Records drawn from a dataset
■ ■ ■ ■ ■

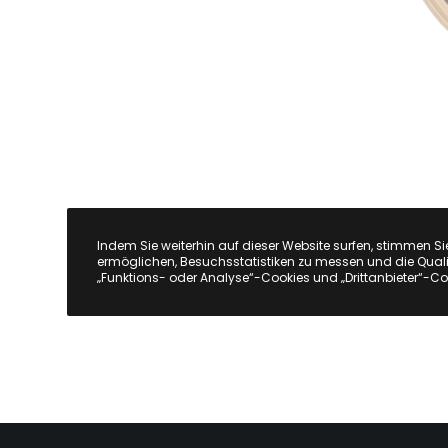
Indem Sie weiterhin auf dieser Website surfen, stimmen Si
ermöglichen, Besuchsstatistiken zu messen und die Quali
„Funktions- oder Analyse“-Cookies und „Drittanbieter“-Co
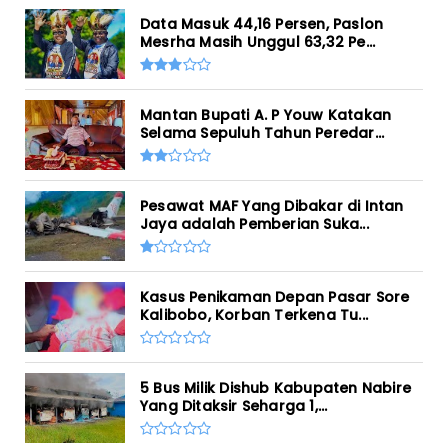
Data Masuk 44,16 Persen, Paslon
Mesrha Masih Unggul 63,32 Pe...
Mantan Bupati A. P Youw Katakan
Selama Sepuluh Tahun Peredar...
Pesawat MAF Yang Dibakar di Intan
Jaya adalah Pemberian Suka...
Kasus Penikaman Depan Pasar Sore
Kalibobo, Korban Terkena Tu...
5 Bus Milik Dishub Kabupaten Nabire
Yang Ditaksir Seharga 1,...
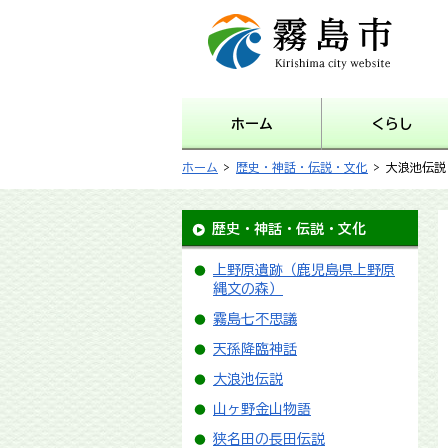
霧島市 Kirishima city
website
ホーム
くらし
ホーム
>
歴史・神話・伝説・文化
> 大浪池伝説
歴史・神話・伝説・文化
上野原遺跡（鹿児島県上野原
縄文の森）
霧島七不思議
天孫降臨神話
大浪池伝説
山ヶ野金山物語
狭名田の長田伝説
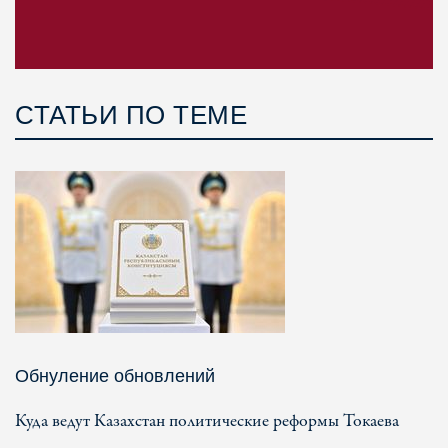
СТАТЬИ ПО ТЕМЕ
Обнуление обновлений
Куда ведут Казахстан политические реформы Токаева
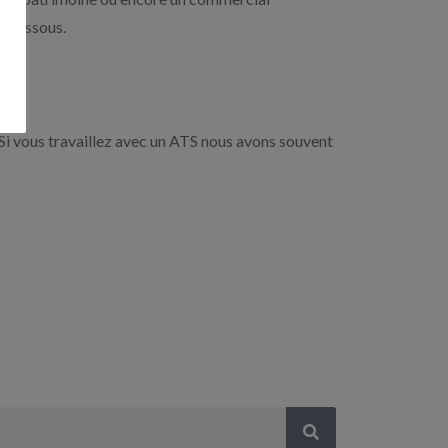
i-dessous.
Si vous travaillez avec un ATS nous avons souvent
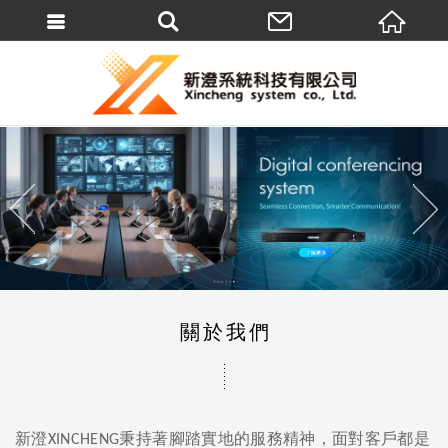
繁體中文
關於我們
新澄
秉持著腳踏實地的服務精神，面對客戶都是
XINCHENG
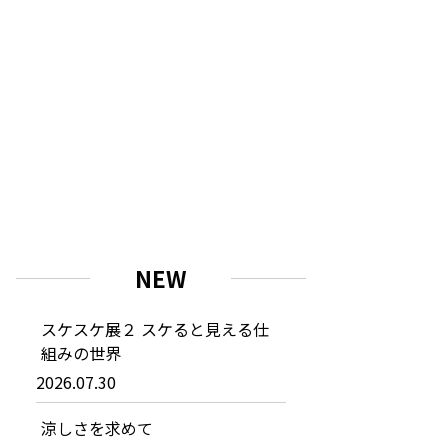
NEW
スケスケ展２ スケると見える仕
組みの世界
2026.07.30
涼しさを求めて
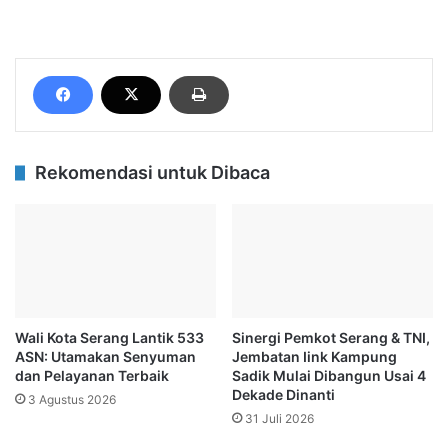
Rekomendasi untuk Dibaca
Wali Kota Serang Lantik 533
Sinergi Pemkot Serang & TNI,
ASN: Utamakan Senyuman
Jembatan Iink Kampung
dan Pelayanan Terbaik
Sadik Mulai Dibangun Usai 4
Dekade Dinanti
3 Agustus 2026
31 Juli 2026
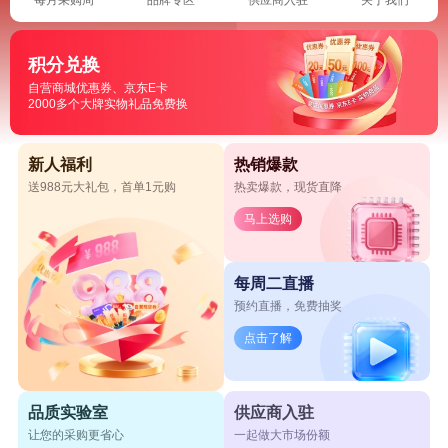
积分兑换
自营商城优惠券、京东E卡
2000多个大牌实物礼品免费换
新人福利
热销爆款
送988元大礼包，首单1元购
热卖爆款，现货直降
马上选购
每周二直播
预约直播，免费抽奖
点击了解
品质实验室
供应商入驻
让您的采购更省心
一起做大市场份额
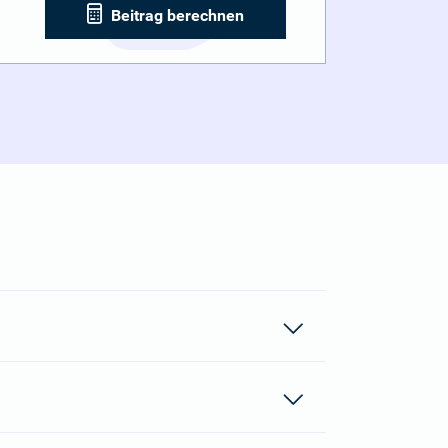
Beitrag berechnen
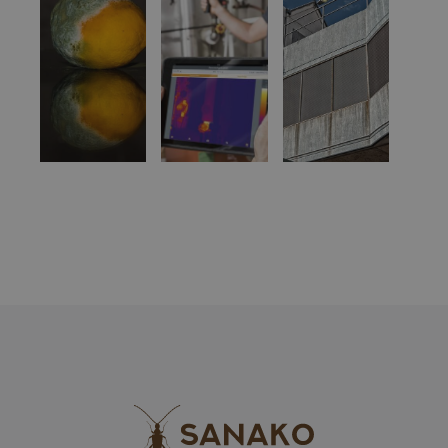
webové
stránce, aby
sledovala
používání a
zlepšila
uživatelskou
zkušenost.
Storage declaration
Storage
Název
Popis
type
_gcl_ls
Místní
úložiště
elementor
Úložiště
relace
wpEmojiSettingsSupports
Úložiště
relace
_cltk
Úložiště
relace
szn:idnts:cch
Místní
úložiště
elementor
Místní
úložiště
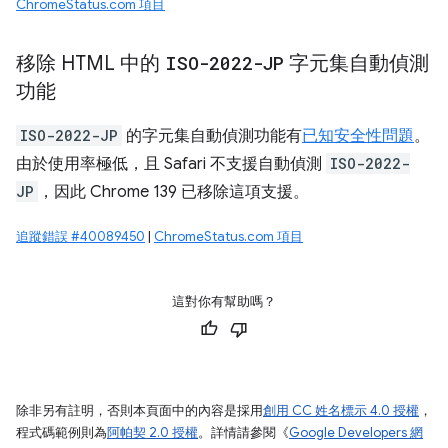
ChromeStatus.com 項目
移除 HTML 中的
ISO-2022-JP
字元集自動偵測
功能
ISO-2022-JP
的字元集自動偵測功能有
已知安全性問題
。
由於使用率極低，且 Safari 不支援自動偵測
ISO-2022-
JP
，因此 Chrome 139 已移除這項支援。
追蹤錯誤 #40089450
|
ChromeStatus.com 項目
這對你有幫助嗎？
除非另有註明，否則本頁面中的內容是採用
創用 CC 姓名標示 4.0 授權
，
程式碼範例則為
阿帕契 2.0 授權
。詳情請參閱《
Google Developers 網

■ ■ ■ ■ ■

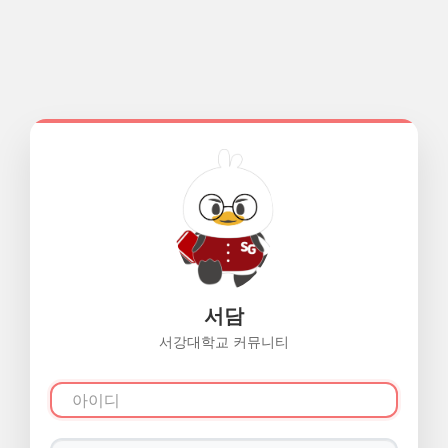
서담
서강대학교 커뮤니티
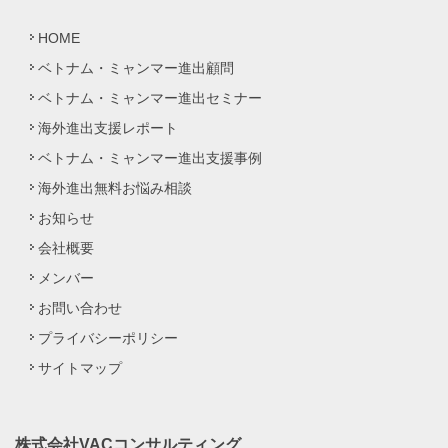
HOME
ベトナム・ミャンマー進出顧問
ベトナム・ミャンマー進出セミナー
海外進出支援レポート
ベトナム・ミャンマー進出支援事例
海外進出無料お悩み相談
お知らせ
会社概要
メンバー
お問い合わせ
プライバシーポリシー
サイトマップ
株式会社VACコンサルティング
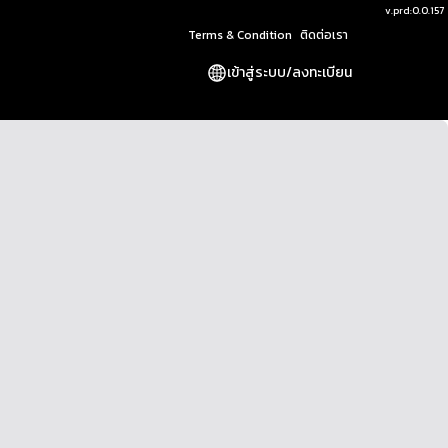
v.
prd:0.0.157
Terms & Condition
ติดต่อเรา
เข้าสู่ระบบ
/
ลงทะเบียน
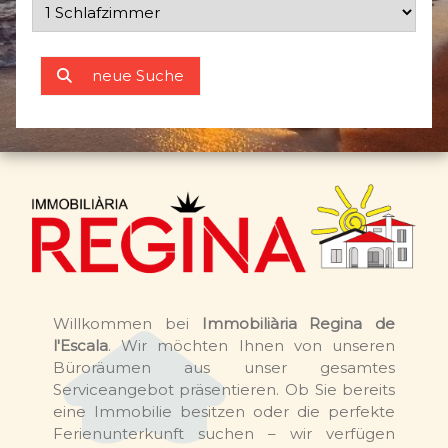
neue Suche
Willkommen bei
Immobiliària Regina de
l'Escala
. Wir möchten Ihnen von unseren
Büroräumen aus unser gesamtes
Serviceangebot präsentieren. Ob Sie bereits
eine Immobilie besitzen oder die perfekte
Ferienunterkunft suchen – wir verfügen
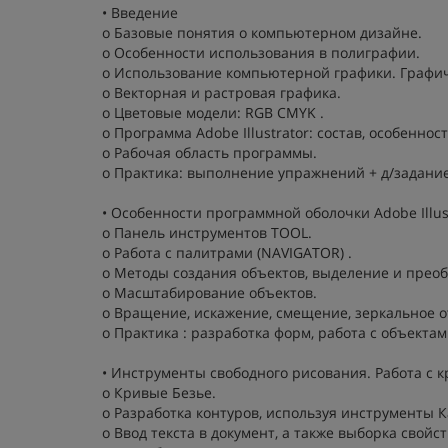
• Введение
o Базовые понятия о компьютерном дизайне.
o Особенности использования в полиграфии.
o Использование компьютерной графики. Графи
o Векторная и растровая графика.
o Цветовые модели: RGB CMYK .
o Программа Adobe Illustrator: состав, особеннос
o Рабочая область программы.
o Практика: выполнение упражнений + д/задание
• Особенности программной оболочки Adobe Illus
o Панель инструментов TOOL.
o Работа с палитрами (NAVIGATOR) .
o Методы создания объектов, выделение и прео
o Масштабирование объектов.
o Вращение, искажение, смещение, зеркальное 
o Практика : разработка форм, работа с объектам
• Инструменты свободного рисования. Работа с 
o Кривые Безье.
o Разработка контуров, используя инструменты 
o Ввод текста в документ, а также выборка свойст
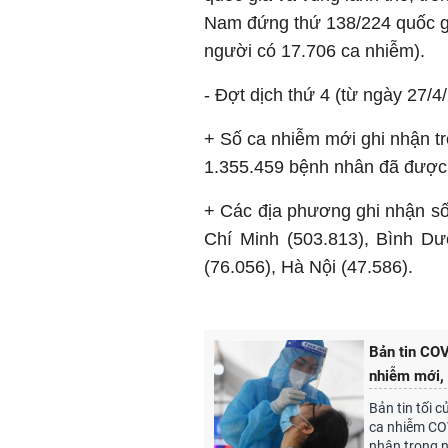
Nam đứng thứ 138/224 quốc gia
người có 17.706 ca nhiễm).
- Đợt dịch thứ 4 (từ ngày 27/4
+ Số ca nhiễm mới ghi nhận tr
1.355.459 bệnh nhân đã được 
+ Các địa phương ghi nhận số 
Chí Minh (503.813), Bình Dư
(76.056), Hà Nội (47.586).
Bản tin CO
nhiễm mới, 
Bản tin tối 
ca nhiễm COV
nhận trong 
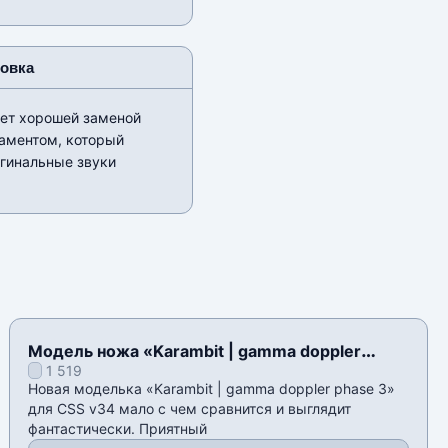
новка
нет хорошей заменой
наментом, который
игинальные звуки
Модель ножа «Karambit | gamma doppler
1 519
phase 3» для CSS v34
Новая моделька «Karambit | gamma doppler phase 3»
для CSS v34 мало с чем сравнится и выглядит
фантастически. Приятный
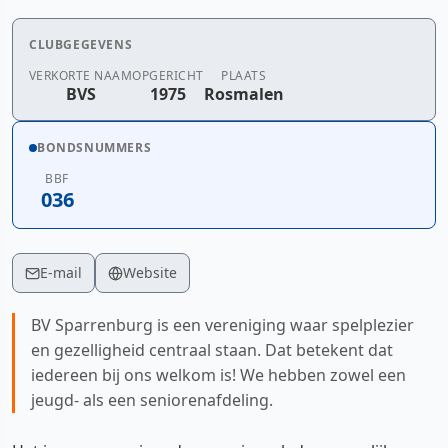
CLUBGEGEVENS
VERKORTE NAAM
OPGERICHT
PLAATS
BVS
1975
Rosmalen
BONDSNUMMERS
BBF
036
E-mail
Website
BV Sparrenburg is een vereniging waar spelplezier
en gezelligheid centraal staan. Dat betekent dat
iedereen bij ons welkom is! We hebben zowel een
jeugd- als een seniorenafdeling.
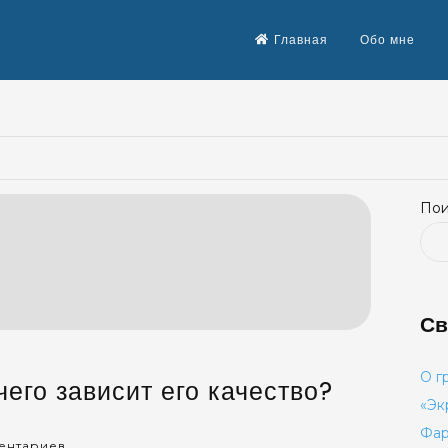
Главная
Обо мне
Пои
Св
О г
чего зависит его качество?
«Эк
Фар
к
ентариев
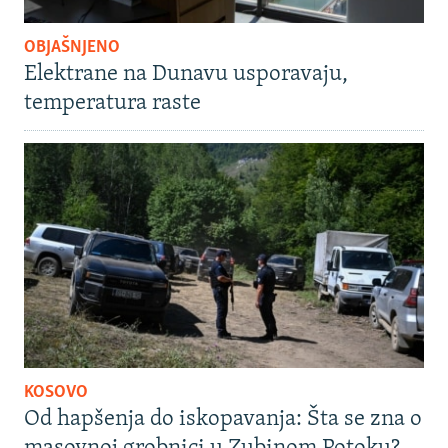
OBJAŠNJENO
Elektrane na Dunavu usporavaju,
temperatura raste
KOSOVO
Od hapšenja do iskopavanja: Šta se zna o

■ ■ ■ ■ ■

THE TASK
Go to the line above holding "秉持著腳踏實地的服務精神，面對客戶都是", then copy exactly each line down to and including the one holding "Sadik Mulai Dibangun Usai 4", leaving pictures out.

SOLUTION
秉持著腳踏實地的服務精神，面對客戶都是
XINCHENG
NEW
スケスケ展２ スケると見える仕
組みの世界
2026.07.30
涼しさを求めて
Rekomendasi untuk Dibaca
Wali Kota Serang Lantik 533
Sinergi Pemkot Serang & TNI,
ASN: Utamakan Senyuman
Jembatan Iink Kampung
dan Pelayanan Terbaik
Sadik Mulai Dibangun Usai 4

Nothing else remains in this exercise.